■ **EXERCISE AIM**:
Restate the lines word for word, from the one containing "[Open Mini-Basket] (721, 65)" through the last line of the entries below, without any other lines.

[Dataset entries]
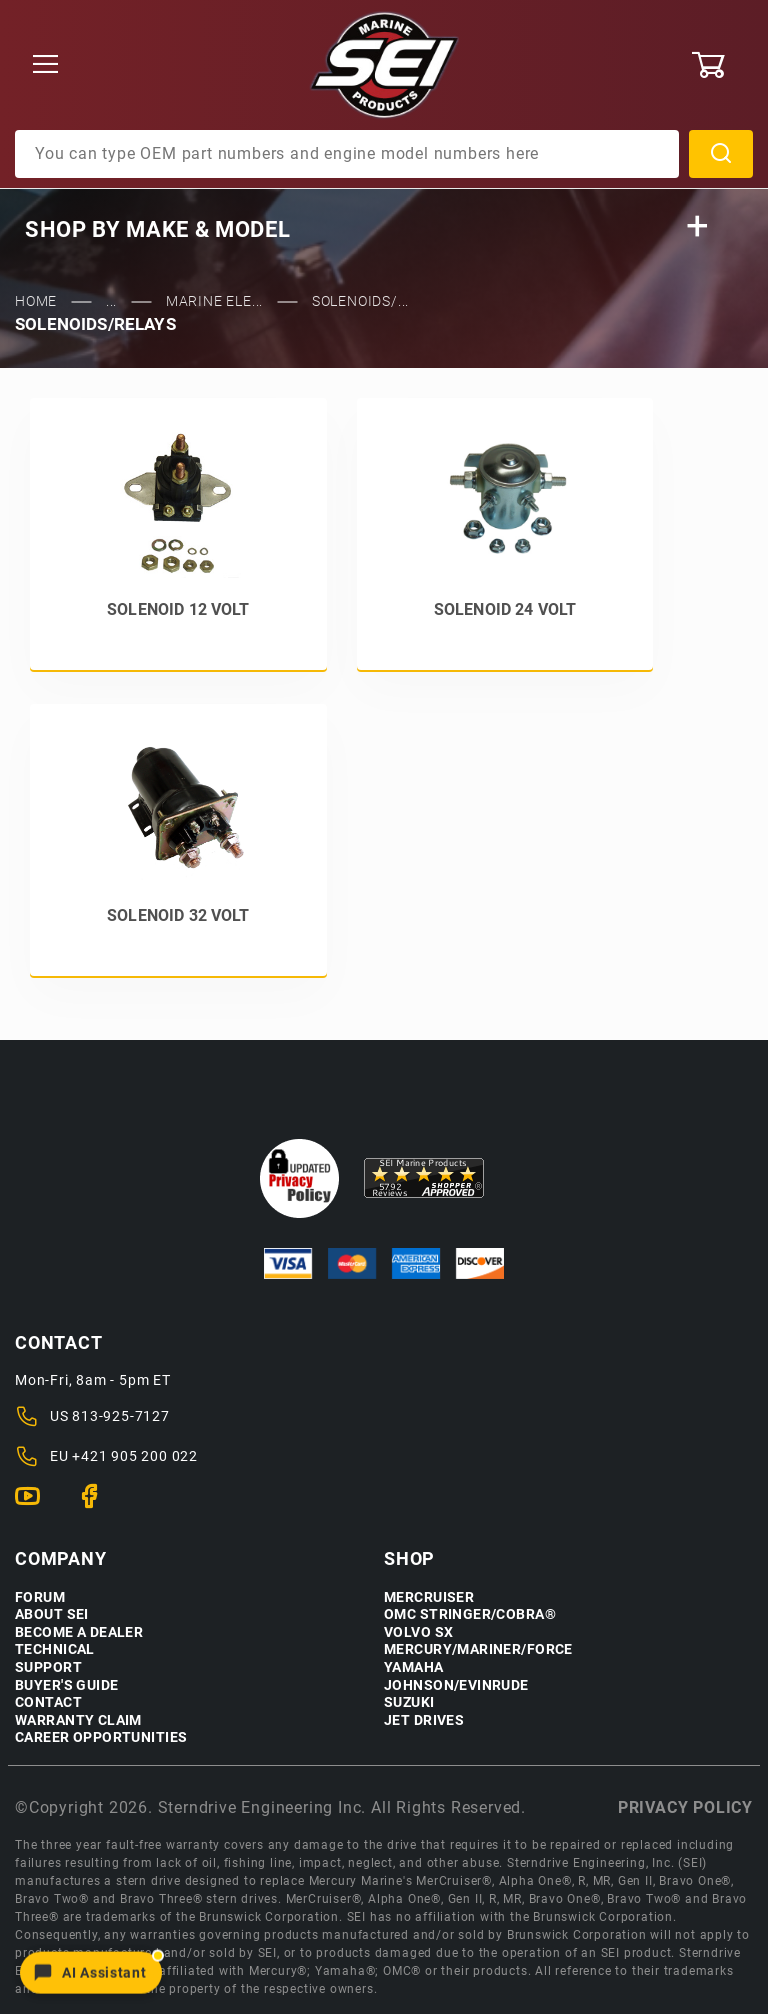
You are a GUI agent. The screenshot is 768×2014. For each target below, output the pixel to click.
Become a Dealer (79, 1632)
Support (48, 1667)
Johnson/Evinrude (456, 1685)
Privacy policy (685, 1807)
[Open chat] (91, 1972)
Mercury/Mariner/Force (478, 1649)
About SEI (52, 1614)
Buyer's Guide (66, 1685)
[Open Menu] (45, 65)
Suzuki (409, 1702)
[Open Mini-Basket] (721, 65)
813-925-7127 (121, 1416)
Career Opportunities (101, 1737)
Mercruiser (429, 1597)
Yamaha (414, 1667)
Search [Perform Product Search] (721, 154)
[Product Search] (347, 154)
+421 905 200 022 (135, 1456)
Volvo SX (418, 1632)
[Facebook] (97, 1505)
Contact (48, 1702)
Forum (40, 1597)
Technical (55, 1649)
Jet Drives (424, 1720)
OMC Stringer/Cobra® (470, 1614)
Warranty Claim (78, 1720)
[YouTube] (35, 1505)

■ **WRITTEN REPLY**:
[Open Mini-Basket] (721, 65)
813-925-7127 (121, 1416)
Career Opportunities (101, 1737)
Mercruiser (429, 1597)
Yamaha (414, 1667)
Search [Perform Product Search] (721, 154)
[Product Search] (347, 154)
+421 905 200 022 (135, 1456)
Volvo SX (418, 1632)
[Facebook] (97, 1505)
Contact (48, 1702)
Forum (40, 1597)
Technical (55, 1649)
Jet Drives (424, 1720)
OMC Stringer/Cobra® (470, 1614)
Warranty Claim (78, 1720)
[YouTube] (35, 1505)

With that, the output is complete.